Eyewitness accounts said the insurgents attempted to invade Maiduguri but met stiff resistance from ground troops, forcing them to focus attacks on the IDP camp.
“Air Force surveillance helicopters were also sighted hovering over the city while the military dispatched a back-up sighted racing towards the camp,” reports said.
Meanwhile, the Inspector-General of Police, Mohammed Adamu, yesterday, ordered security beef-up in the 36 states and the FCT.
A statement issued by the Force Public Relations Officer (FPRO), Frank Mba, said Zonal Assistant Inspectors-General of Police and Commissioners of Police in the states were ordered to ensure that security arrangements were put in place.
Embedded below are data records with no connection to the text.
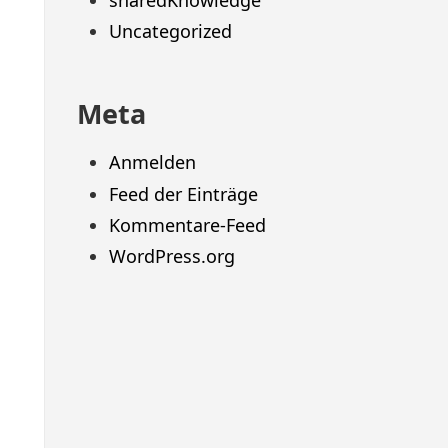
sharedKnowledge
Uncategorized
Meta
Anmelden
Feed der Einträge
Kommentare-Feed
WordPress.org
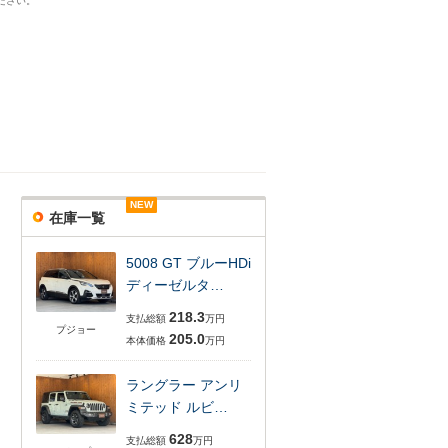
ださい。
NEW
NEW
NEW
在庫一覧
5008 GT ブルーHDi
ディーゼルタ…
218.3
支払総額
万円
プジョー
205.0
本体価格
万円
ラングラー アンリ
ミテッド ルビ…
628
支払総額
万円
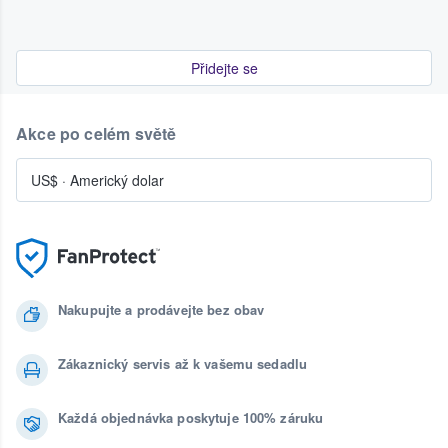
Přidejte se
Akce po celém světě
US$
·
Americký dolar
Nakupujte a prodávejte bez obav
Zákaznický servis až k vašemu sedadlu
Každá objednávka poskytuje 100% záruku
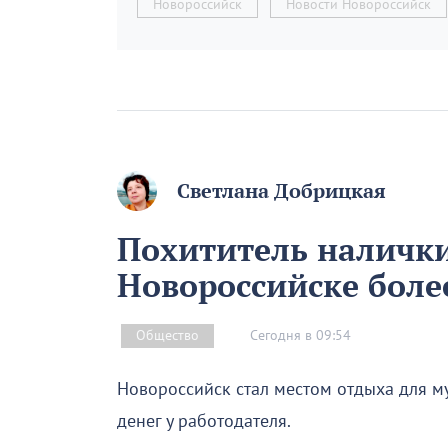
Новороссийск
Новости Новороссийск
Светлана Добрицкая
Похититель налички
Новороссийске более
Сегодня в 09:54
Общество
Новороссийск стал местом отдыха для м
денег у работодателя.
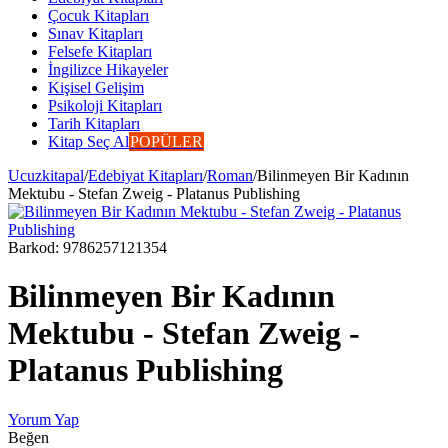
Çocuk Kitapları
Sınav Kitapları
Felsefe Kitapları
İngilizce Hikayeler
Kişisel Gelişim
Psikoloji Kitapları
Tarih Kitapları
Kitap Seç Al
POPÜLER
Ucuzkitapal
/
Edebiyat Kitapları
/
Roman
/
Bilinmeyen Bir Kadının
Mektubu - Stefan Zweig - Platanus Publishing
Barkod:
9786257121354
Bilinmeyen Bir Kadının
Mektubu - Stefan Zweig -
Platanus Publishing
Yorum Yap
Beğen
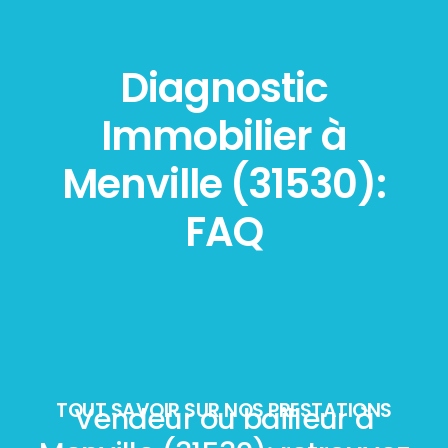
Diagnostic
Immobilier à
Menville (31530):
FAQ
TOUT SAVOIR SUR NOS PRESTATIONS
Vendeur ou bailleur à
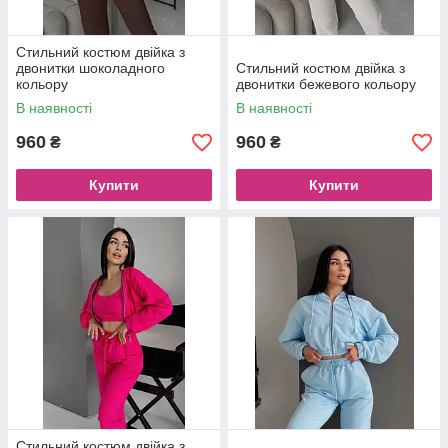
Стильний костюм двійка з
двонитки шоколадного
Стильний костюм двійка з
кольору
двонитки бежевого кольору
В наявності
В наявності
960
960
₴
₴
Купити
Купити
Стильний костюм двійка з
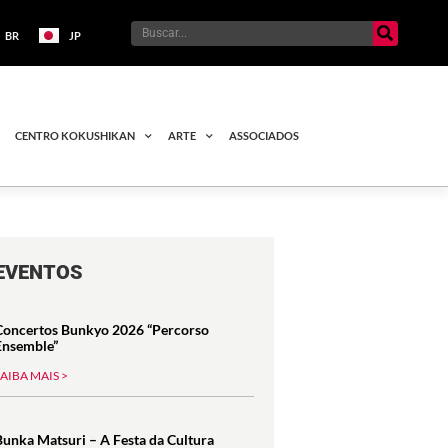
BR
JP
CENTRO KOKUSHIKAN
ARTE
ASSOCIADOS
EVENTOS
Concertos Bunkyo 2026 “Percorso
Ensemble”
SAIBA MAIS >
Bunka Matsuri – A Festa da Cultura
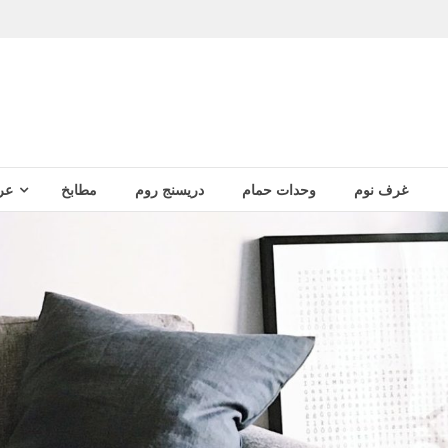
غرف نوم
وحدات حمام
دريسنج روم
مطابخ
عر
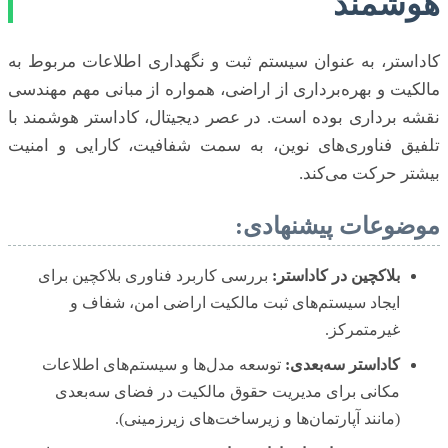
هوشمند
کاداستر، به عنوان سیستم ثبت و نگهداری اطلاعات مربوط به
مالکیت و بهره‌برداری از اراضی، همواره از مبانی مهم مهندسی
نقشه برداری بوده است. در عصر دیجیتال، کاداستر هوشمند با
تلفیق فناوری‌های نوین، به سمت شفافیت، کارایی و امنیت
بیشتر حرکت می‌کند.
موضوعات پیشنهادی:
بلاکچین در کاداستر:
بررسی کاربرد فناوری بلاکچین برای
ایجاد سیستم‌های ثبت مالکیت اراضی امن، شفاف و
غیرمتمرکز.
کاداستر سه‌بعدی:
توسعه مدل‌ها و سیستم‌های اطلاعات
مکانی برای مدیریت حقوق مالکیت در فضای سه‌بعدی
(مانند آپارتمان‌ها و زیرساخت‌های زیرزمینی).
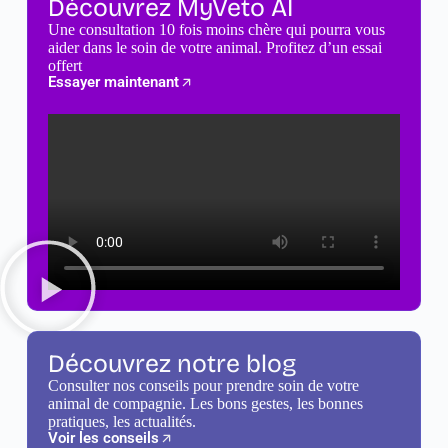
Découvrez MyVeto AI
Une consultation 10 fois moins chère qui pourra vous
aider dans le soin de votre animal. Profitez d’un essai
offert
Essayer maintenant
Découvrez notre blog
Consulter nos conseils pour prendre soin de votre
animal de compagnie. Les bons gestes, les bonnes
pratiques, les actualités.
Voir les conseils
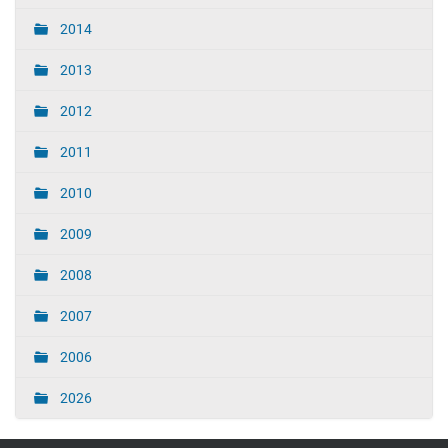
2014
2013
2012
2011
2010
2009
2008
2007
2006
2026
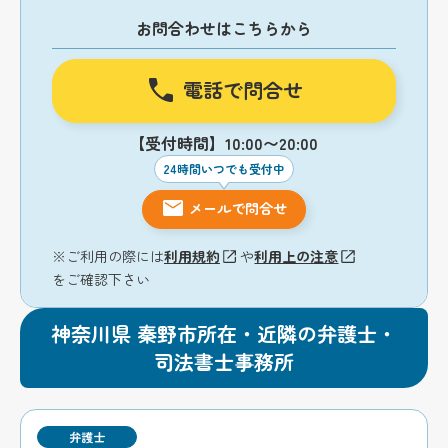
お問合わせはこちらから
電話で問合せ
【受付時間】10:00〜20:00
24時間いつでも受付中
メールで問合せ
※ご利用の際には
利用規約
や
利用上の注意
をご確認下さい
神奈川県 秦野市所在・近隣の弁護士・
司法書士事務所
弁護士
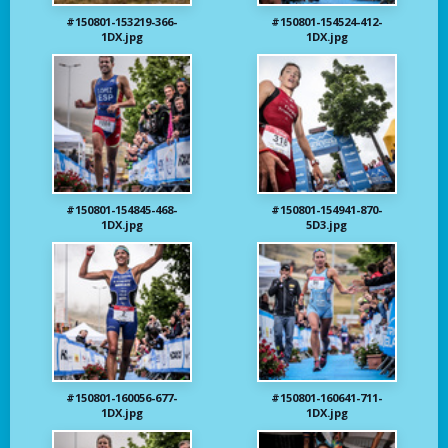
#150801-153219-366-
#150801-154524-412-
1DX.jpg
1DX.jpg
#150801-154845-468-
#150801-154941-870-
1DX.jpg
5D3.jpg
#150801-160056-677-
#150801-160641-711-
1DX.jpg
1DX.jpg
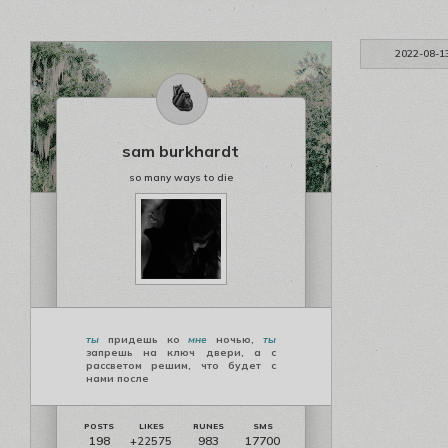
2022-08-1
sam burkhardt
so many ways to die
ты
придешь ко
мне
ночью,
ты
запрешь на ключ двери, а с
рассветом решим, что будет с
нами после
198
983
17700
+22575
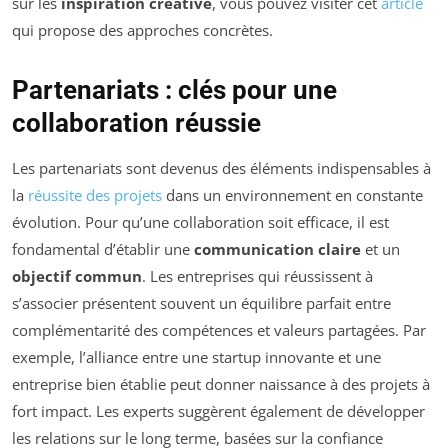
sur les
inspiration créative
, vous pouvez visiter cet
article
qui propose des approches concrètes.
Partenariats : clés pour une
collaboration réussie
Les partenariats sont devenus des éléments indispensables à
la
réussite des projets
dans un environnement en constante
évolution. Pour qu’une collaboration soit efficace, il est
fondamental d’établir une
communication claire
et un
objectif commun
. Les entreprises qui réussissent à
s’associer présentent souvent un équilibre parfait entre
complémentarité des compétences et valeurs partagées. Par
exemple, l’alliance entre une startup innovante et une
entreprise bien établie peut donner naissance à des projets à
fort impact. Les experts suggèrent également de développer
les relations sur le long terme, basées sur la confiance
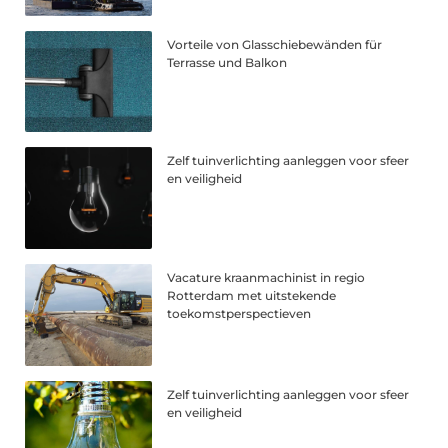
Vorteile von Glasschiebewänden für
Terrasse und Balkon
Zelf tuinverlichting aanleggen voor sfeer
en veiligheid
Vacature kraanmachinist in regio
Rotterdam met uitstekende
toekomstperspectieven
Zelf tuinverlichting aanleggen voor sfeer
en veiligheid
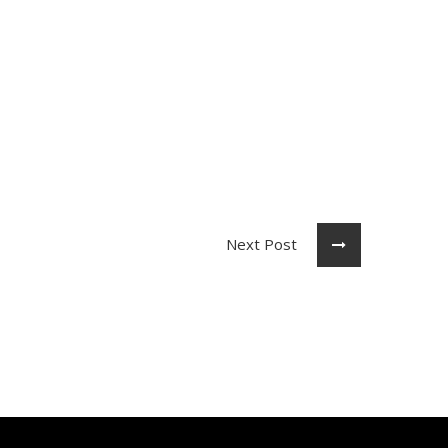
Next Post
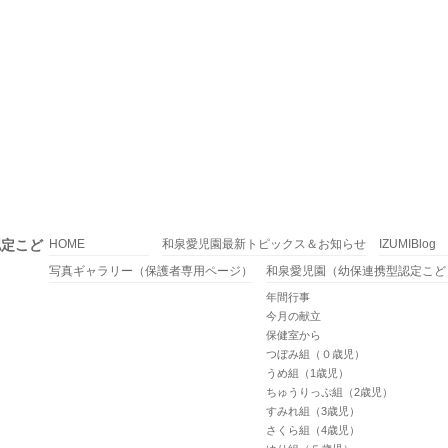
認定こど
HOME
和泉愛児園最新トピックス＆お知らせ
IZUMIBlog
写真ギャラリー（保護者専用ページ）
和泉愛児園（幼保連携型認定こど
年間行事
今月の献立
保健室から
つぼみ組（０歳児）
うめ組（1歳児）
ちゅうりっぷ組（2歳児）
すみれ組（3歳児）
さくら組（4歳児）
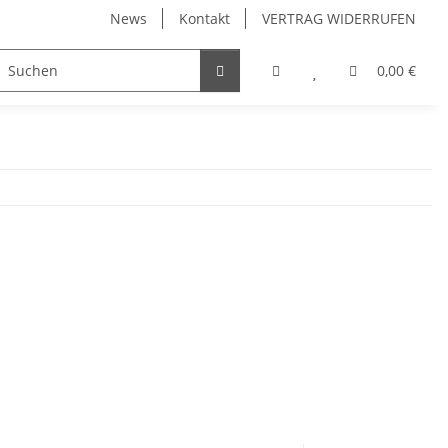
News
Kontakt
VERTRAG WIDERRUFEN
Möbelgriffe, Möbelknöpfe
Küchenschubladen, Küchena
0,00 €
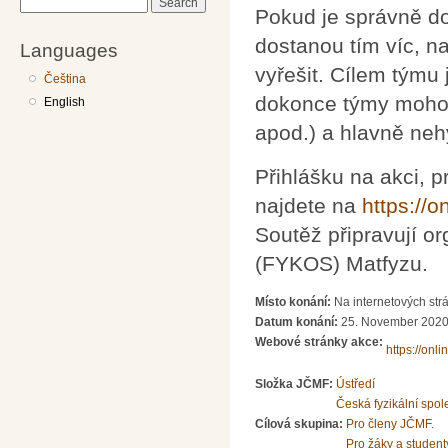
Search
Pokud je správně do
dostanou tím víc, n
Languages
vyřešit. Cílem týmu 
Čeština
dokonce týmy mohou
English
apod.) a hlavně neh
Přihlášku na akci, p
najdete na
https://o
Soutěž připravují o
(FYKOS) Matfyzu.
Místo konání:
Na internetových strá
Datum konání:
25. November 2020
Webové stránky akce:
https://onli
Složka JČMF:
Ústředí
Česká fyzikální spol
Cílová skupina:
Pro členy JČMF.
Pro žáky a student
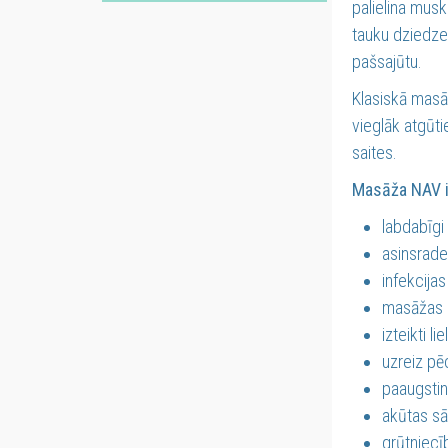
palielina musk
tauku dziedzer
pašsajūtu.
Klasiskā masā
vieglāk atgūti
saites.
Masāža NAV ie
labdabīgi
asinsrade
infekcijas
masāžas i
izteikti li
uzreiz pē
paaugstin
akūtas s
grūtniecī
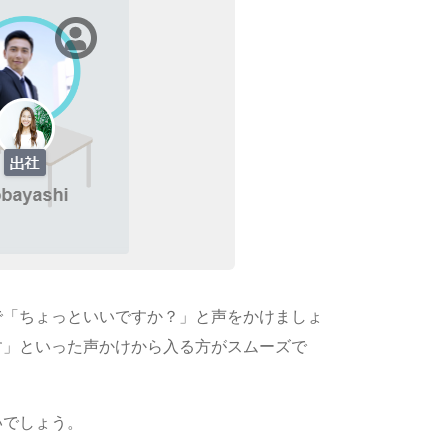
で「ちょっといいですか？」と声をかけましょ
す」といった声かけから入る方がスムーズで
いでしょう。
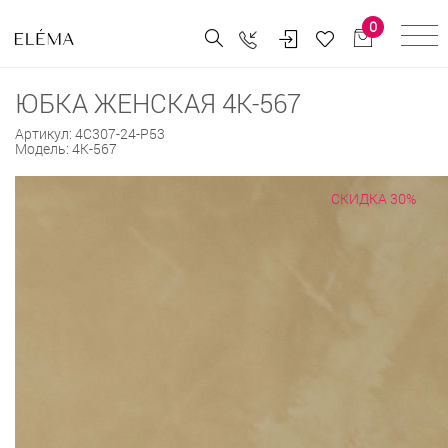
0
ЮБКА ЖЕНСКАЯ 4К-567
Артикул:
4С307-24-Р53
Модель:
4К-567
СКИДКА 30%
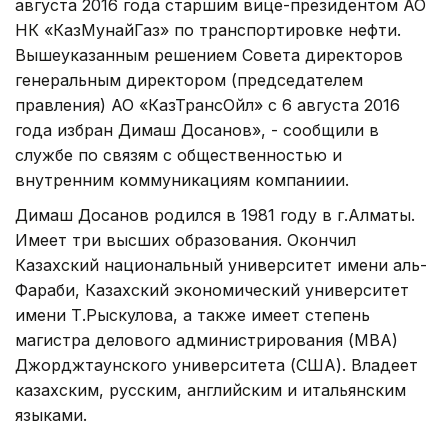
августа 2016 года старшим вице-президентом АО
НК «КазМунайГаз» по транспортировке нефти.
Вышеуказанным решением Совета директоров
генеральным директором (председателем
правления) АО «КазТрансОйл» с 6 августа 2016
года избран Димаш Досанов», - сообщили в
службе по связям с общественностью и
внутренним коммуникациям компаниии.
Димаш Досанов родился в 1981 году в г.Алматы.
Имеет три высших образования. Окончил
Казахский национальный университет имени аль-
Фараби, Казахский экономический университет
имени Т.Рыскулова, а также имеет степень
магистра делового администрирования (МВА)
Джорджтаунского университета (США). Владеет
казахским, русским, английским и итальянским
языками.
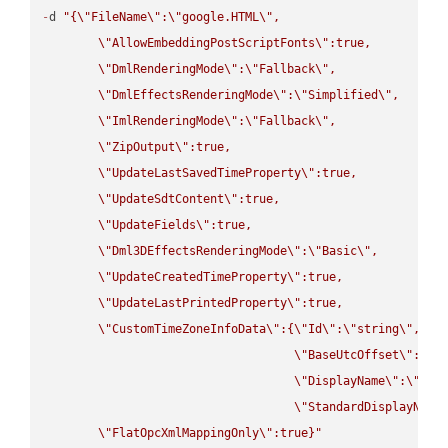
-
d 
"{
\"
FileName
\"
:
\"
google.HTML
\"
,

\"
AllowEmbeddingPostScriptFonts
\"
:true,

\"
DmlRenderingMode
\"
:
\"
Fallback
\"
,

\"
DmlEffectsRenderingMode
\"
:
\"
Simplified
\"
,

\"
ImlRenderingMode
\"
:
\"
Fallback
\"
,

\"
ZipOutput
\"
:true,

\"
UpdateLastSavedTimeProperty
\"
:true,

\"
UpdateSdtContent
\"
:true,

\"
UpdateFields
\"
:true,

\"
Dml3DEffectsRenderingMode
\"
:
\"
Basic
\"
,

\"
UpdateCreatedTimeProperty
\"
:true,

\"
UpdateLastPrintedProperty
\"
:true,

\"
CustomTimeZoneInfoData
\"
:{
\"
Id
\"
:
\"
string
\"
,

\"
BaseUtcOffset
\"
:
\"
s
\"
DisplayName
\"
:
\"
str
\"
StandardDisplayName
\"
FlatOpcXmlMappingOnly
\"
:true}"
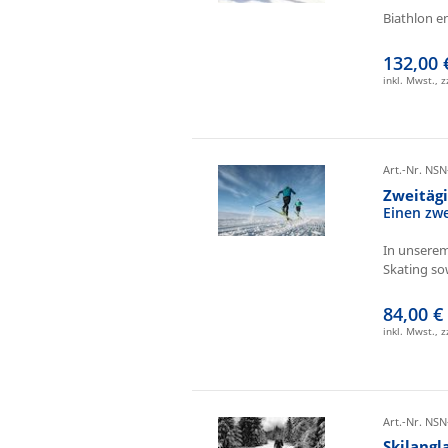
Biathlon e
132,00 
inkl. Mwst., 
Art.-Nr. NSN
Zweitäg
Einen zw
In unserem
Skating sow
84,00 €
inkl. Mwst., 
Art.-Nr. NSN
Skilangl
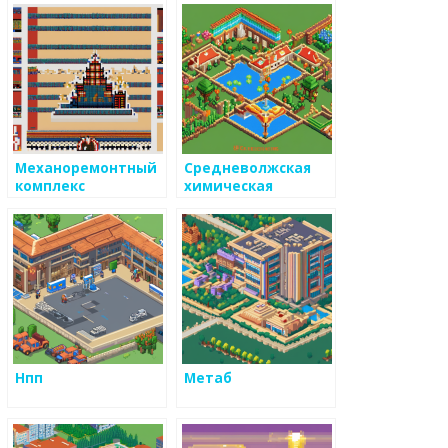
Механоремонтный
Средневолжская
комплекс
химическая
компания
Нпп
Метаб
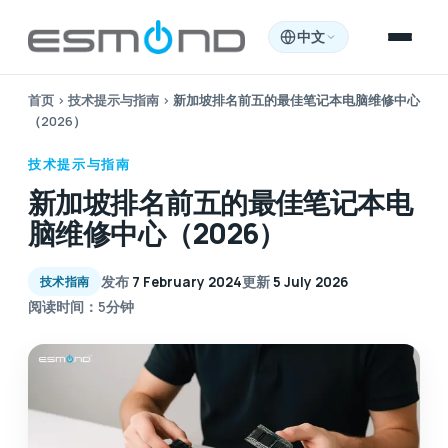
中文
首页
›
技术提示与指南
›
新加坡排名前五的最佳笔记本电脑维修中心
（2026）
技术提示与指南
新加坡排名前五的最佳笔记本电
脑维修中心（2026）
发布
7 February 2024
更新
5 July 2026
技术指南
阅读时间：5分钟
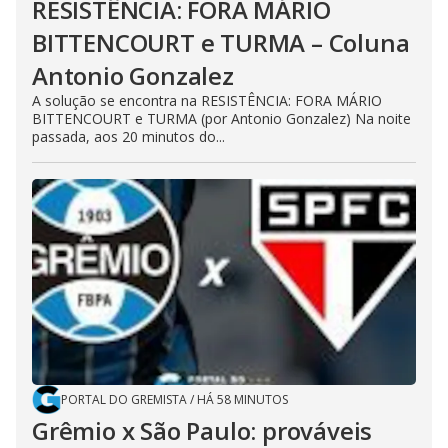
RESISTÊNCIA: FORA MÁRIO
BITTENCOURT e TURMA – Coluna
Antonio Gonzalez
A solução se encontra na RESISTÊNCIA: FORA MÁRIO
BITTENCOURT e TURMA (por Antonio Gonzalez) Na noite
passada, aos 20 minutos do...
PORTAL DO GREMISTA
/
HÁ 58 MINUTOS
Grêmio x São Paulo: prováveis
Mba, a Deputy Commissioner of Police, said the recent order followed violent protests and unrests by the Shiite group.
The IGP assured citizens that “proactive measures including aerial surveillance of major cities have been emplaced to ensure the safety and security of lives and property of all Nigerians.
“In addition, Zonal Assistant Inspectors-General of Police (AIGs) and Commissioners of Police (CPs) nationwide have been mandated to ensure customised security arrangements are put in place in their area of responsibilities (AORs) to checkmate the activities of criminals and any possible threat to public peace”, he said.
The IGP enjoined citizens to be wary of circulating unsubstantiated security advisories capable of creating undue fear, panic and apprehension in the country.
Adamu, according to the FPRO, further warned all would be protesters to ensure they express their grievances within the ambit of the law so as not to infringe on the constitutional rights of other citizens or cause breach of public peace.
But the Shiite group said at least 20 of its members were killed this week, group spokesman, Abdullahi Musa, said, during a series of protests that show little sign of ending despite the increasing death toll.
The death toll may be as high as 25, he said.
Members of the Shi’ite Islamic Movement of Nigeria (IMN) have been marching in the capital Abuja calling for the release of their leader, Ibrahim Zakzaky, who has been in detention since 2015 despite a court order to release him.
Nigerian police met the protests with gunfire and tear gas. A journalist and a senior police officer also died after Monday’s march.
Most of the people were killed on Monday, with four others having since died in police custody from their bullet wounds, the spokesman said.
“More might die in police custody, because there are at least 15 people who are in the detention center with various degrees of bullet wounds, without medication,” another member said.